━━━━━ Data records ━━━━━

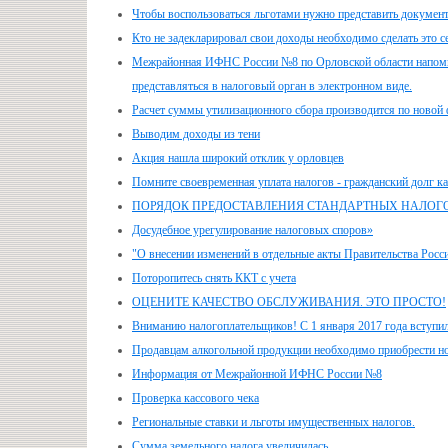
Чтобы воспользоваться льготами нужно представить докумен
Кто не задекларировал свои доходы необходимо сделать это с
Межрайонная ИФНС России №8 по Орловской области напомина
представляться в налоговый орган в электронном виде.
Расчет суммы утилизационного сбора производится по новой
Выводим доходы из тени
Акция нашла широкий отклик у орловцев
Помните своевременная уплата налогов - гражданский долг к
ПОРЯДОК ПРЕДОСТАВЛЕНИЯ СТАНДАРТНЫХ НАЛОГ
Досудебное урегулирование налоговых споров»
"О внесении изменений в отдельные акты Правительства Росс
Поторопитесь снять ККТ с учета
ОЦЕНИТЕ КАЧЕСТВО ОБСЛУЖИВАНИЯ. ЭТО ПРОСТО!
Вниманию налогоплательщиков! С 1 января 2017 года вступили
Продавцам алкогольной продукции необходимо приобрести 
Информация от Межрайонной ИФНС России №8
Проверка кассового чека
Региональные ставки и льготы имущественных налогов.
Сумма земельного налога увеличилась.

━━━━━

**To do**
Would you reproduce, word for word, the lines from the one holding "Поторопитесь снять ККТ с учета" through the final line of the entries, both included?

**Answer box**
Поторопитесь снять ККТ с учета
ОЦЕНИТЕ КАЧЕСТВО ОБСЛУЖИВАНИЯ. ЭТО ПРОСТО!
Вниманию налогоплательщиков! С 1 января 2017 года вступили
Продавцам алкогольной продукции необходимо приобрести 
Информация от Межрайонной ИФНС России №8
Проверка кассового чека
Региональные ставки и льготы имущественных налогов.
Сумма земельного налога увеличилась.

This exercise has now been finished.